TIFF 2023 | Dear Jassi (Tarsem Singh Dhandwar, India) — Platform
By Meg Shields
It’s been eight years since Tarsem Singh released a movie. But that pales in comparison to the twenty years it took him to make Dear Jassi, a tragedy whose twists and turns would be unbelievable and overwrought if not for the horrifying fact that they really happened.
The film dramatizes the events that led up to the murder of 24-year-old Jaswinder ‘Jassi’ Kaur, an Indo-Canadian woman who was the victim of an honour killing orchestrated by her mother and uncle. Jassi’s murder—and the ongoing efforts to bring her killers to justice—are well-known to Canadians. For Tarsem’s part, this tragedy, this real-life echo of Romeo and Juliet, became an obsession; a backburner that simmered for decades while he made a name for himself making bold maximalist fantasies like The Cell, The Fall, and Immortals.
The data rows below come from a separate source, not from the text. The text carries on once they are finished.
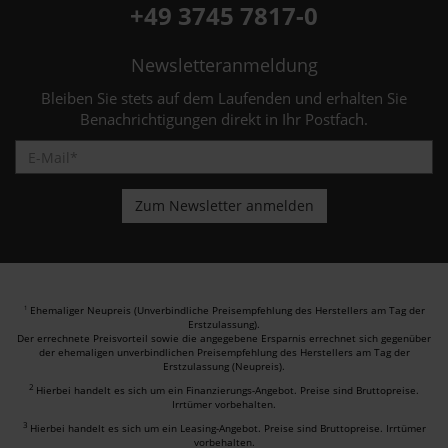
+49 3745 7817-0
Newsletteranmeldung
Bleiben Sie stets auf dem Laufenden und erhalten Sie
Benachrichtigungen direkt in Ihr Postfach.
Ehemaliger Neupreis (Unverbindliche Preisempfehlung des Herstellers am Tag der
1
Erstzulassung).
Der errechnete Preisvorteil sowie die angegebene Ersparnis errechnet sich gegenüber
der ehemaligen unverbindlichen Preisempfehlung des Herstellers am Tag der
Erstzulassung (Neupreis).
2
Hierbei handelt es sich um ein Finanzierungs-Angebot. Preise sind Bruttopreise.
Irrtümer vorbehalten.
3
Hierbei handelt es sich um ein Leasing-Angebot. Preise sind Bruttopreise. Irrtümer
vorbehalten.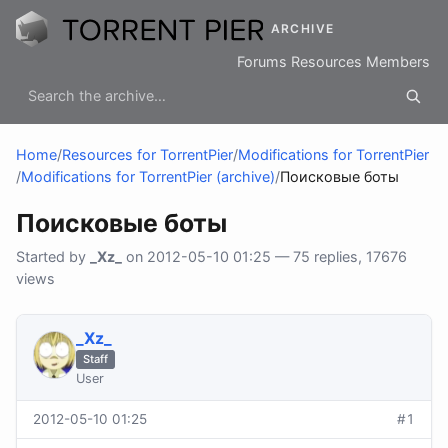
ARCHIVE
Forums
Resources
Members
Home
/
Resources for TorrentPier
/
Modifications for TorrentPier
/
Modifications for TorrentPier (archive)
/
Поисковые боты
Поисковые боты
Started by
_Xz_
on 2012-05-10 01:25 — 75 replies, 17676
views
_Xz_
Staff
User
2012-05-10 01:25
#1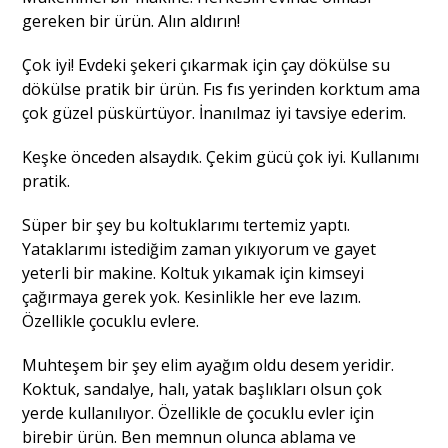
gereken bir ürün. Alın aldırın!
Çok iyi! Evdeki şekeri çıkarmak için çay dökülse su
dökülse pratik bir ürün. Fıs fıs yerinden korktum ama
çok güzel püskürtüyor. İnanılmaz iyi tavsiye ederim.
Keşke önceden alsaydık. Çekim gücü çok iyi. Kullanımı
pratik.
Süper bir şey bu koltuklarımı tertemiz yaptı.
Yataklarımı istediğim zaman yıkıyorum ve gayet
yeterli bir makine. Koltuk yıkamak için kimseyi
çağırmaya gerek yok. Kesinlikle her eve lazım.
Özellikle çocuklu evlere.
Muhteşem bir şey elim ayağım oldu desem yeridir.
Koktuk, sandalye, halı, yatak başlıkları olsun çok
yerde kullanılıyor. Özellikle de çocuklu evler için
birebir ürün. Ben memnun olunca ablama ve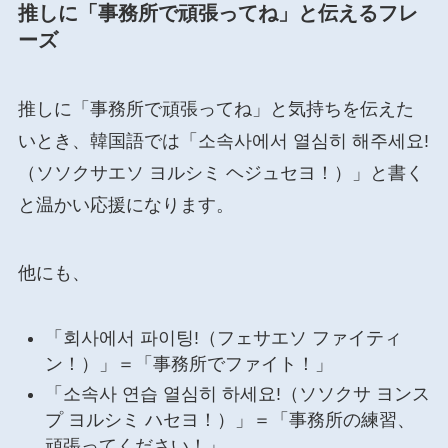
推しに「事務所で頑張ってね」と伝えるフレ
ーズ
推しに「事務所で頑張ってね」と気持ちを伝えた
いとき、韓国語では「소속사에서 열심히 해주세요!
（ソソクサエソ ヨルシミ ヘジュセヨ！）」と書く
と温かい応援になります。
他にも、
「회사에서 파이팅!（フェサエソ ファイティ
ン！）」＝「事務所でファイト！」
「소속사 연습 열심히 하세요!（ソソクサ ヨンス
プ ヨルシミ ハセヨ！）」＝「事務所の練習、
頑張ってください！」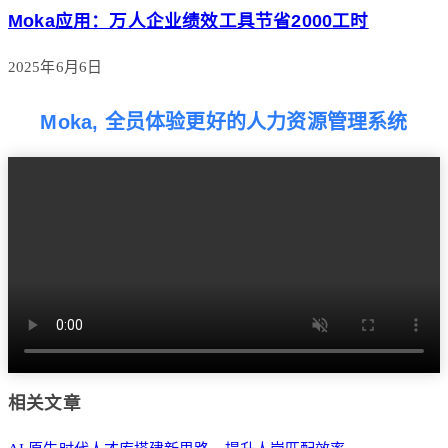
Moka应用：万人企业绩效工具节省2000工时
2025年6月6日
Moka, 全员体验更好的人力资源管理系统
相关文章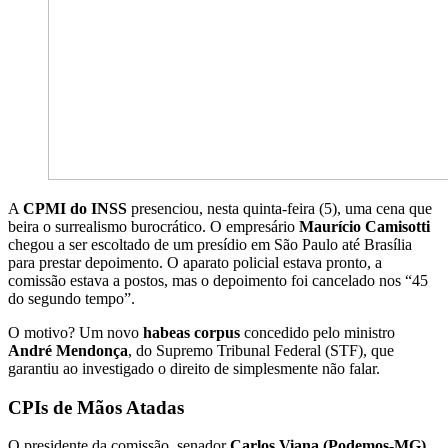
A
CPMI do INSS
presenciou, nesta quinta-feira (5), uma cena que
beira o surrealismo burocrático. O empresário
Maurício Camisotti
chegou a ser escoltado de um presídio em São Paulo até Brasília
para prestar depoimento. O aparato policial estava pronto, a
comissão estava a postos, mas o depoimento foi cancelado nos “45
do segundo tempo”.
O motivo? Um novo
habeas corpus
concedido pelo ministro
André Mendonça
, do Supremo Tribunal Federal (STF), que
garantiu ao investigado o direito de simplesmente não falar.
CPIs de Mãos Atadas
O presidente da comissão, senador
Carlos Viana (Podemos-MG)
,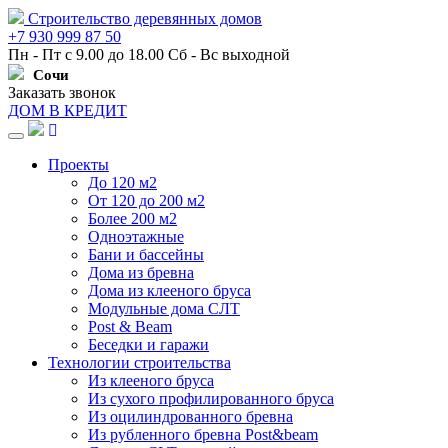
Строительство деревянных домов
+7 930 999 87 50
Пн - Пт с 9.00 до 18.00 Сб - Вс выходной
Сочи
Заказать звонок
ДОМ В КРЕДИТ
Навигация
Проекты
До 120 м2
От 120 до 200 м2
Более 200 м2
Одноэтажные
Бани и бассейны
Дома из бревна
Дома из клееного бруса
Модульные дома СЛТ
Post & Beam
Беседки и гаражи
Технологии строительства
Из клееного бруса
Из сухого профилированного бруса
Из оцилиндрованного бревна
Из рубленного бревна Post&beam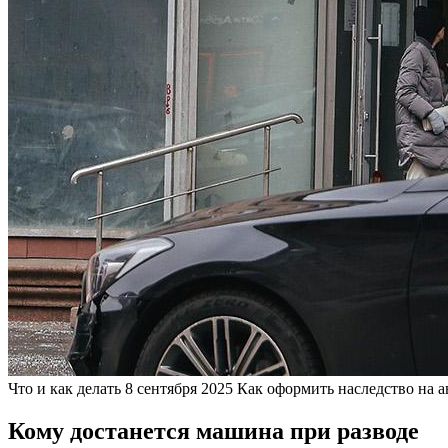
Что и как делать
8 сентября 2025
Как оформить наследство на 
Кому достанется машина при разводе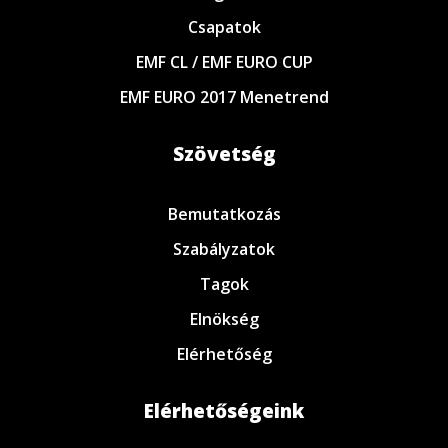
Csapatok
EMF CL / EMF EURO CUP
EMF EURO 2017 Menetrend
Szövetség
Bemutatkozás
Szabályzatok
Tagok
Elnökség
Elérhetőség
Elérhetőségeink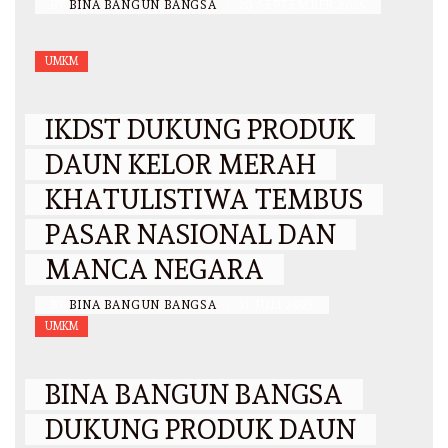
BY
BINA BANGUN BANGSA
/
20 SEPTEMBER 2025
UMKM
IKDST DUKUNG PRODUK
DAUN KELOR MERAH
KHATULISTIWA TEMBUS
PASAR NASIONAL DAN
MANCA NEGARA
BY
BINA BANGUN BANGSA
/
31 JULI 2025
UMKM
BINA BANGUN BANGSA
DUKUNG PRODUK DAUN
Dear Jassi is both Tarsem’s most grounded and most personal film. And while long-suffering Tarsem heads may lament the lack of operatic crossfades and psycho-sexual costuming, the film’s intentional lack of expressionistic flourishes feels like the appropriate choice. Whether or not the film does enough to adequately prepare its audience for its shocking conclusion is another matter. Those in the know will feel the dread-filled undercurrent behind the teenage romance, bureaucratic hurtles, and wedding receptions. Meanwhile, those unaware of the event may find the film’s final act jarring; shock for shock’s sake rather than a truthful, and appropriately unpalatable depiction of a doomed romance cut short by deadly tradition. Like much of Tarsem’s work, Dear Jassi will be divisive. But it’s a story that deserves to be told mindfully and with discipline. In no small part to his past bombast and formalism, Tarsem was the one to tell it.